One of the more clear-cut triumphs of President Obama’s first three years has been the success of his auto-industry rescue. Republicans predicted it would fail miserably. They were wrong and the White House was right.
Bloomberg reported this week that auto plants are operating at a capacity unseen in a long while, adding shifts and creating jobs. The Detroit Free Press reported today that GM has reclaimed the crown of world’s largest automaker. And perhaps best of all, Michigan’s unemployment rate has also dropped to its lowest levels since September 2008, buoyed by the auto industry.

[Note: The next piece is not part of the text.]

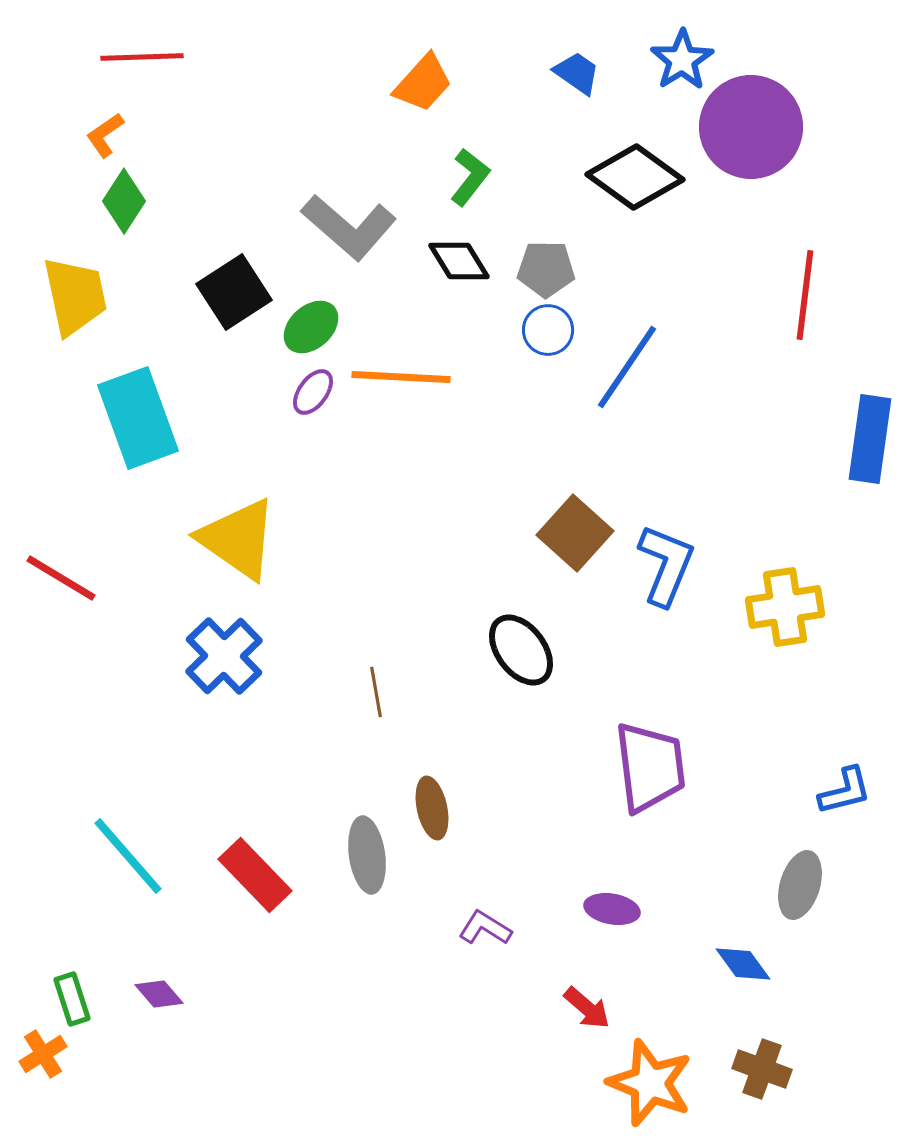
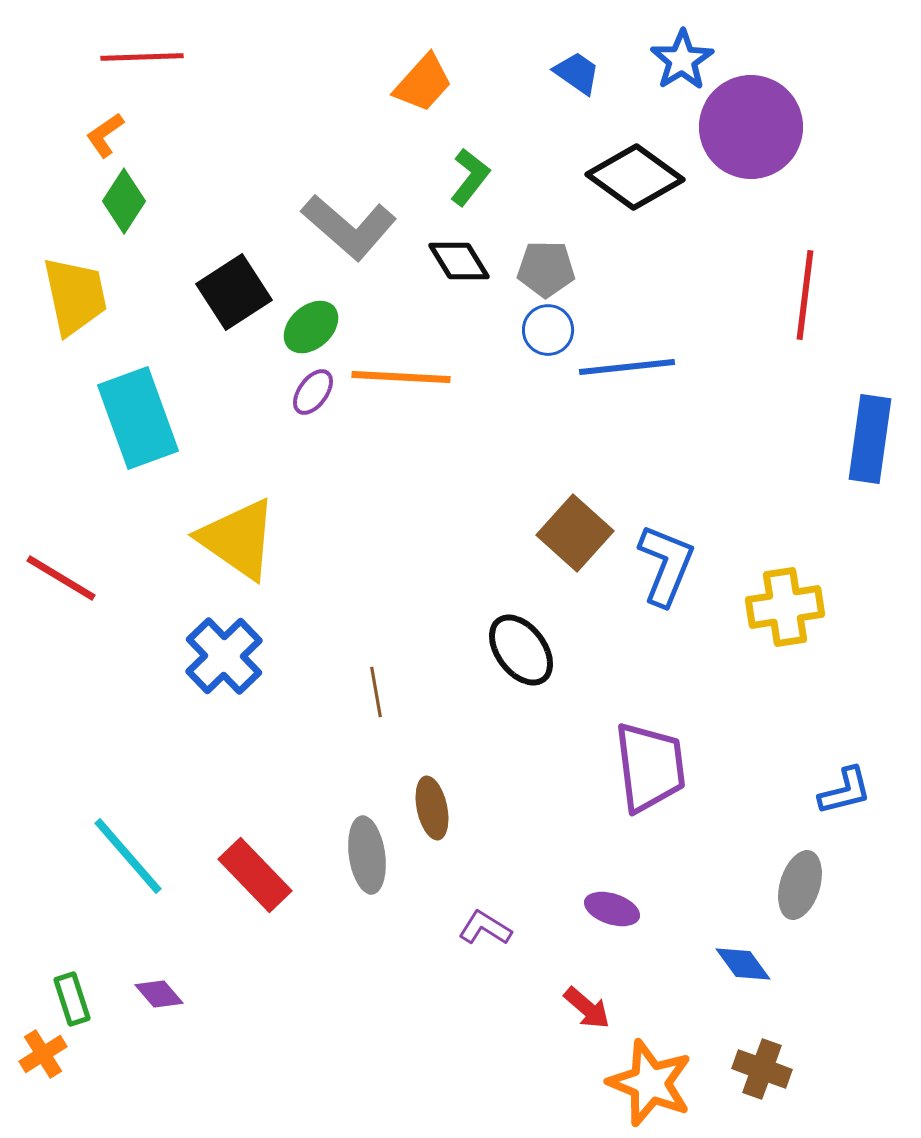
blue line at (627, 367): rotated 50 degrees clockwise
purple ellipse at (612, 909): rotated 8 degrees clockwise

It led Jonathan Cohn to report today that while Michigan is still struggling to get on its feet, “recovery clearly seems to be underway” in the state, “most likely because the auto industry is growing again.”
President Obama and his allies will claim credit for this resurgence. They should — and not just for the obvious reasons.

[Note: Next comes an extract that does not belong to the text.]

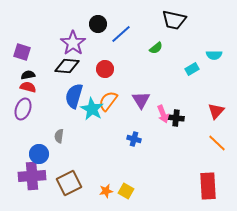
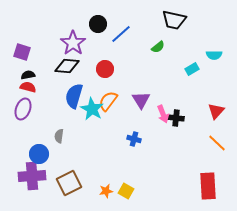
green semicircle: moved 2 px right, 1 px up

The decision to rescue the Chrysler and General Motors in early 2009 was not popular: The only way to save the industry was to put up federal dollars, something presumptive Republican nominee Mitt Romney now says he opposed. And that was not what the public, already suffering from “bailout fatigue,” wanted to hear. But the rescue also provoked ambivalence in Michigan. The administration was serious about using the structured bankruptcy to reorganize the companies into leaner, more competitive firms. That meant layoffs and, over the long-term, significantly lower pay for unionized auto workers.
A lot can still go wrong, with the industry and with the economy…. But positive job growth in Michigan is clearly good news — not just for Obama and his allies but also, and more important, for the people of the Midwest.
Remember, dozens of prominent Republican officials, including most of the GOP lawmakers in the House and Senate, as well as the party’s leading presidential candidates, were absolutely certain the rescue would be a disaster. In the midst of an economic crisis, Republicans saw the American automotive industry — one of the central backbones of the nation’s manufacturing sector — teetering on the brink of collapse. The GOP was prepared to simply let it fail, forcing hundreds of thousands of workers into unemployment during an already-severe jobs crisis. Mitt Romney’s infamous phrase was, “Let Detroit go bankrupt.”
What’s more, Republicans were equally certain that Obama’s rescue plan was hopeless. It was a foregone conclusion, they said, since government intervention in the marketplace is always a disaster. Romney called the administration’s plan “tragic” at the time.
Except they were wrong — about literally every aspect of the debate.